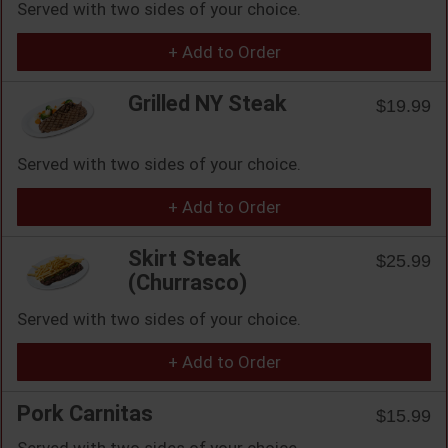
Served with two sides of your choice.
+ Add to Order
Grilled NY Steak
$19.99
Served with two sides of your choice.
+ Add to Order
Skirt Steak
$25.99
(Churrasco)
Served with two sides of your choice.
+ Add to Order
Pork Carnitas
$15.99
Served with two sides of your choice.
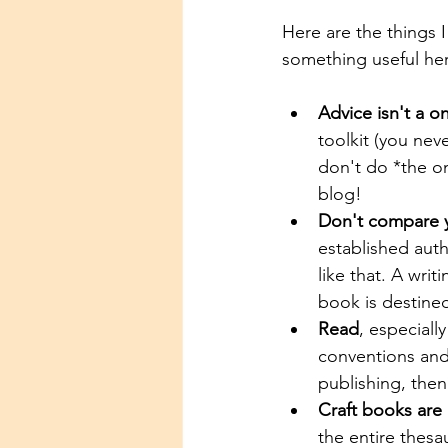
Here are the things I
something useful he
Advice isn't a one
toolkit (you nev
don't do *the on
blog!
Don't compare yo
established auth
like that. A wri
book is destined
Read
, especiall
conventions and 
publishing, the
Craft books are 
the entire thesa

───

YOUR INSTRUCTIONS → Repeat the data exactly in full, omitting its pictures.

SOLUTION FOR THIS PROBLEM →
Served with two sides of your choice.
+ Add to Order
Grilled NY Steak
$19.99
Served with two sides of your choice.
+ Add to Order
Skirt Steak
$25.99
(Churrasco)
Served with two sides of your choice.
+ Add to Order
Pork Carnitas
$15.99
Served with two sides of your choice.
Here are the things I
something useful he
Advice isn't a one
toolkit (you nev
don't do *the on
blog!
Don't compare yo
established auth
like that. A wri
book is destined
Read
, especiall
conventions and 
publishing, the
Craft books are 
the entire thesa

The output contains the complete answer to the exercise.